● Description of the task: The answer must be only the lines below from the one holding "FIONA HALDANE" down to the one holding "A request can", ends included, printed exactly; please omit all pictures.

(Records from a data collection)
====================

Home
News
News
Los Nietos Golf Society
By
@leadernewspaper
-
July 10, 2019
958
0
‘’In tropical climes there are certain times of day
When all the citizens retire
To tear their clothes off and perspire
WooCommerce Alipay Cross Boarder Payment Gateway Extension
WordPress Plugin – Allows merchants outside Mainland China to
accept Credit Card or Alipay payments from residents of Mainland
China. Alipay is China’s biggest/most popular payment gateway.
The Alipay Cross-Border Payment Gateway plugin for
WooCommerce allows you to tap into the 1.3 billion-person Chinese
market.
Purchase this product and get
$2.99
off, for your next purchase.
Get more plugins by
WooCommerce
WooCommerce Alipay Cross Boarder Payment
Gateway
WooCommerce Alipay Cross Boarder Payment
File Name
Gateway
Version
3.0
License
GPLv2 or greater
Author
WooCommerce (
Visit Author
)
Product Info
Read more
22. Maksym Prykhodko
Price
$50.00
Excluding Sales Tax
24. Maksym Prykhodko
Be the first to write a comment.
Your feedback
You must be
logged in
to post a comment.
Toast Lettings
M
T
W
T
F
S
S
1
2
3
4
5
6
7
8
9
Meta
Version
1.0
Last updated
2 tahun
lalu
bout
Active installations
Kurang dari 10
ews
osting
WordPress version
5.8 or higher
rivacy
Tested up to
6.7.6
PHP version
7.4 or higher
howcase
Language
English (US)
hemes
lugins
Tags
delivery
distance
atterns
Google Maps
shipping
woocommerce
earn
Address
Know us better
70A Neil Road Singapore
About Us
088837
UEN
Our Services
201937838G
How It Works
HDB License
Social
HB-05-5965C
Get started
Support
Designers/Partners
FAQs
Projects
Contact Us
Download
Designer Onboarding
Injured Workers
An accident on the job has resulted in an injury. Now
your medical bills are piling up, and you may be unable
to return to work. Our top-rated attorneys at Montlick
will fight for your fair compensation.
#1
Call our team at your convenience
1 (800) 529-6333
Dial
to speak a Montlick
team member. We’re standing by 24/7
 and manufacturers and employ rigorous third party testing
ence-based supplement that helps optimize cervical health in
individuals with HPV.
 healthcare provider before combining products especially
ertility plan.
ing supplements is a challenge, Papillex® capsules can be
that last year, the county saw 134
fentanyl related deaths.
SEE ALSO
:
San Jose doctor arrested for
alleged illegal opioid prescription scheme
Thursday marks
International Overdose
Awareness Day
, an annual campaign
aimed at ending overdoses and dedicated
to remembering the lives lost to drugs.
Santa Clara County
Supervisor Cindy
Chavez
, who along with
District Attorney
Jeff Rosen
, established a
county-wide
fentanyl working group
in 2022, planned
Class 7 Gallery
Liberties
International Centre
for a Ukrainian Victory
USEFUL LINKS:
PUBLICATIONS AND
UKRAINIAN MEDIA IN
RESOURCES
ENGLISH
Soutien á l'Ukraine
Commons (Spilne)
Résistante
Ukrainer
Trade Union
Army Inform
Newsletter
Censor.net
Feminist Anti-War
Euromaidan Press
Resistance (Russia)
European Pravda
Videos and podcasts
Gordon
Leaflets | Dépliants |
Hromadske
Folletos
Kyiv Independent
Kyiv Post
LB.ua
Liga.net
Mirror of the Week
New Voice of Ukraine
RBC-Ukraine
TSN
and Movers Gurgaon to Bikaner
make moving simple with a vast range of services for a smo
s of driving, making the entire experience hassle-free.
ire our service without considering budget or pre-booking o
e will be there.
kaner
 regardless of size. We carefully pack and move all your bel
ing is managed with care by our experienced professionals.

====================

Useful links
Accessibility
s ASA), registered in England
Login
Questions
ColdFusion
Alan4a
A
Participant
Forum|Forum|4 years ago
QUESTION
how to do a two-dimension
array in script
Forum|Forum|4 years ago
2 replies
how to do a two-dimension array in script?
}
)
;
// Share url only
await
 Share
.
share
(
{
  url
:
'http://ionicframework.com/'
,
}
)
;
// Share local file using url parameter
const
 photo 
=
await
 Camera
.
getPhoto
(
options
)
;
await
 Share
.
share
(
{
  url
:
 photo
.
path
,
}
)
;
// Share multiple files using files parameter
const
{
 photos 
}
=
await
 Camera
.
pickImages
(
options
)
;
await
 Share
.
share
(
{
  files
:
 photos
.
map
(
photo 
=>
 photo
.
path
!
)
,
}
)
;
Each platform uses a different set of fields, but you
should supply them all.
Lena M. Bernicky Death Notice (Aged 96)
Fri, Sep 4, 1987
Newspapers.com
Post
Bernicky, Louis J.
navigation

====================

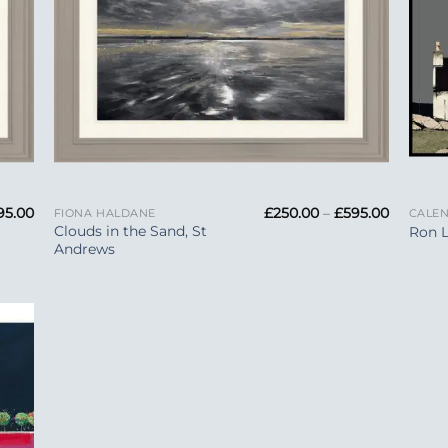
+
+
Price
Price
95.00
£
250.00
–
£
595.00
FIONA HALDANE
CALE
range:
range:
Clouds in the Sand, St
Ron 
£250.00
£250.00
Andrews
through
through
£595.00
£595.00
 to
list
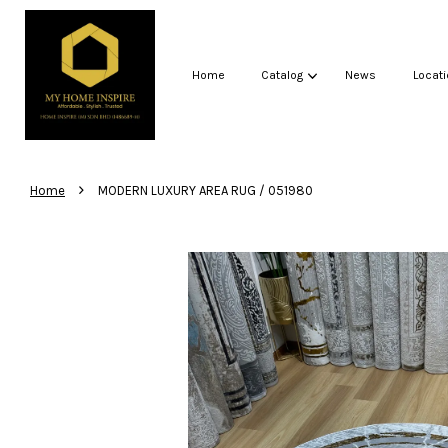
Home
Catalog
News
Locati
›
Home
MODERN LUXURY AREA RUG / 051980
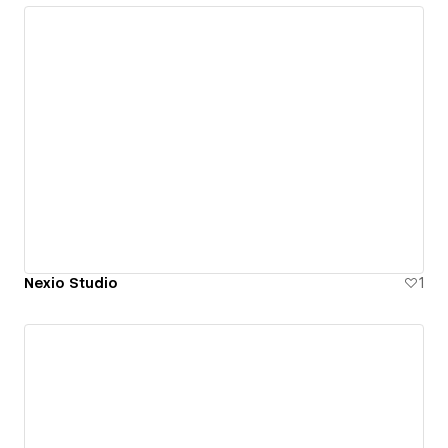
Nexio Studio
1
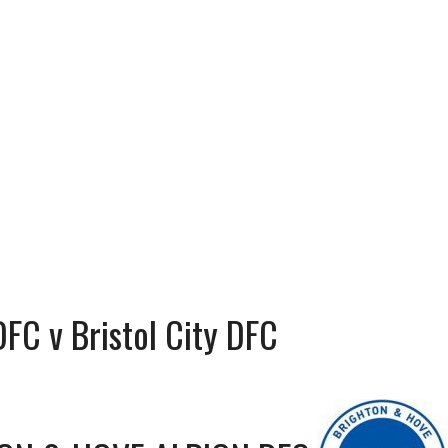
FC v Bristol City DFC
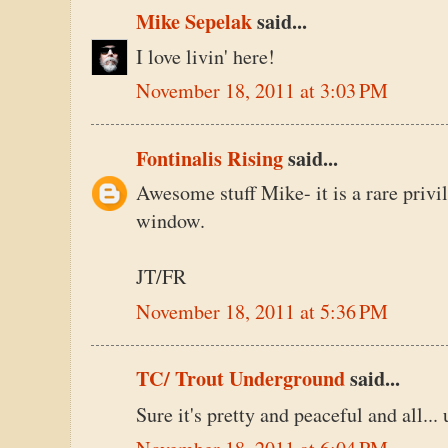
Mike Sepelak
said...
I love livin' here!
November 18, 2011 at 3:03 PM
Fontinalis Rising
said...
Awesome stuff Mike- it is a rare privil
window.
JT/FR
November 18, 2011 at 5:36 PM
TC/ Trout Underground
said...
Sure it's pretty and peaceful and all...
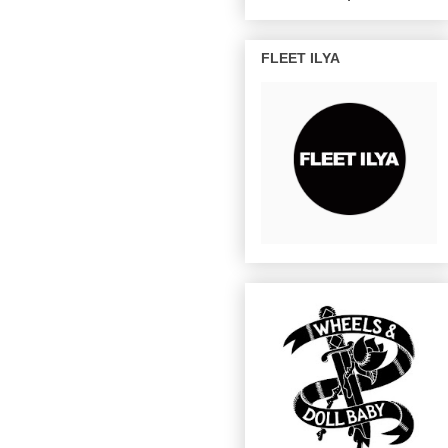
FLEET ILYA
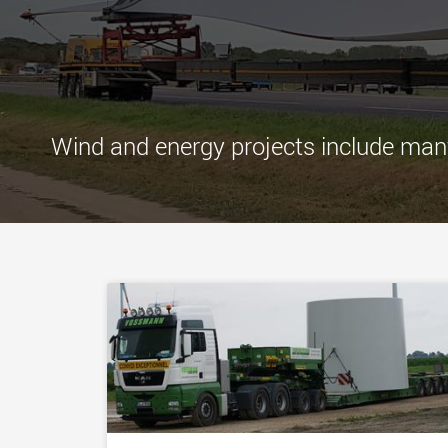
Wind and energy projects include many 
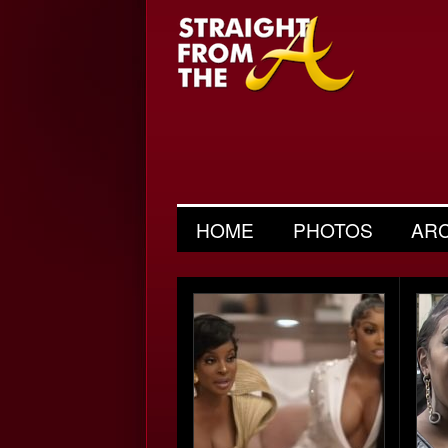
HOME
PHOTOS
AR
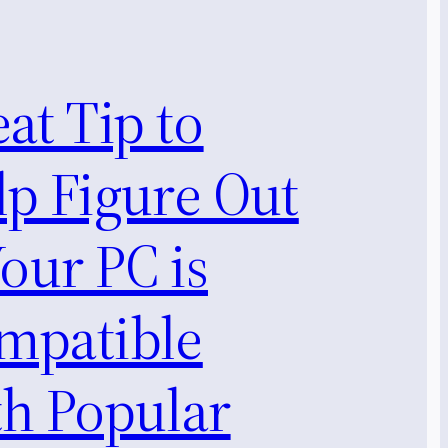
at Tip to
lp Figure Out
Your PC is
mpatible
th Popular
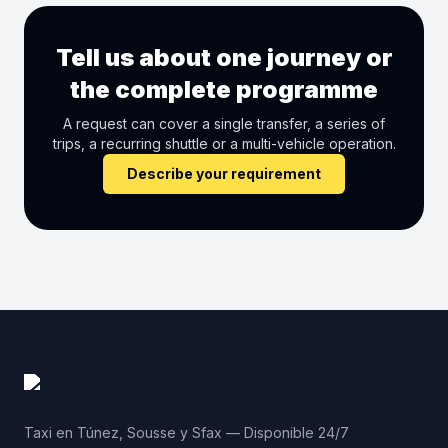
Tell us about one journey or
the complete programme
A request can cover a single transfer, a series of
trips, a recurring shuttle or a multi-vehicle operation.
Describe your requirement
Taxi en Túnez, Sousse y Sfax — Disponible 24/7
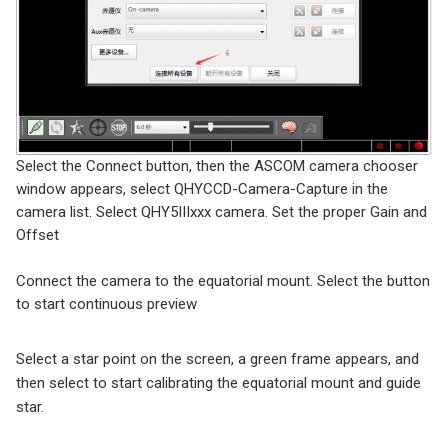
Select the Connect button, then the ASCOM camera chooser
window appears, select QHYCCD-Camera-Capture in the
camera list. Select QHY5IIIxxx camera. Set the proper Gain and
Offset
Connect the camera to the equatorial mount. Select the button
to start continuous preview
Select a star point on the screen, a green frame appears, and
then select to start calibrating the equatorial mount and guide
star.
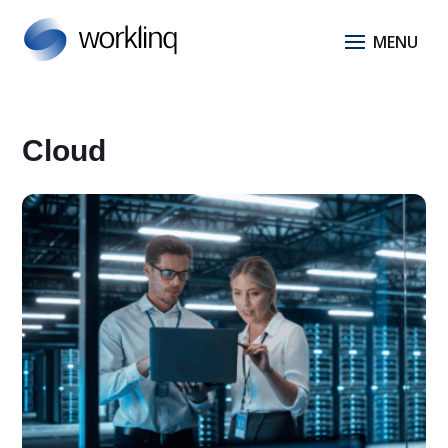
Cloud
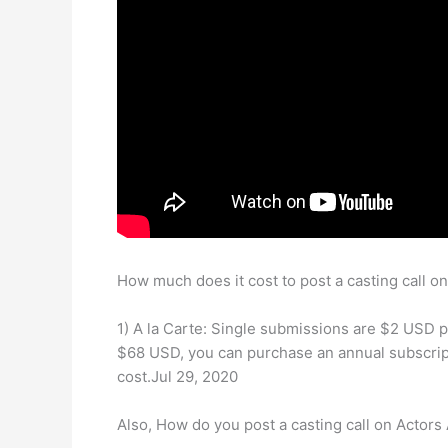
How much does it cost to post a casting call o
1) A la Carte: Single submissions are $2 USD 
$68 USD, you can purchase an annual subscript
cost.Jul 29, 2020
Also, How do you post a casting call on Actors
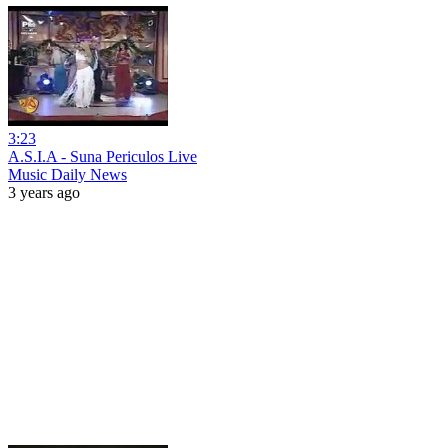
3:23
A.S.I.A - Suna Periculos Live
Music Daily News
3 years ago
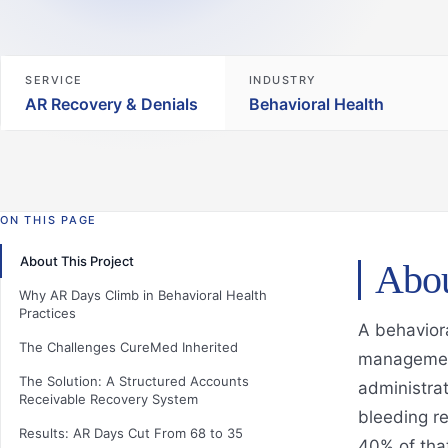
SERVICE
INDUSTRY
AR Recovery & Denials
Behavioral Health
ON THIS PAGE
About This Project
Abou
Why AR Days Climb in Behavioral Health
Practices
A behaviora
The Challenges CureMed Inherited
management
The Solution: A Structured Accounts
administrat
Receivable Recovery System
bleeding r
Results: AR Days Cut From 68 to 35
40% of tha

====================

● Answer for this exercise:
FIONA HALDANE
CALE
range:
range:
Clouds in the Sand, St
Ron 
£250.00
£250.00
Andrews
through
through
£595.00
£595.00
 to
list
Home
Catalog
News
Locati
›
Home
MODERN LUXURY AREA RUG / 051980
Nexio Studio
1
FC v Bristol City DFC
Mike Sepelak
said...
I love livin' here!
November 18, 2011 at 3:03 PM
Fontinalis Rising
said...
Awesome stuff Mike- it is a rare privil
window.
JT/FR
November 18, 2011 at 5:36 PM
TC/ Trout Underground
said...
Sure it's pretty and peaceful and all...
FLEET ILYA
Wind and energy projects include many 
HOME
PHOTOS
AR
at Tip to
lp Figure Out
Your PC is
mpatible
th Popular
Tell us about one journey or
the complete programme
A request can cover a single transfer, a series of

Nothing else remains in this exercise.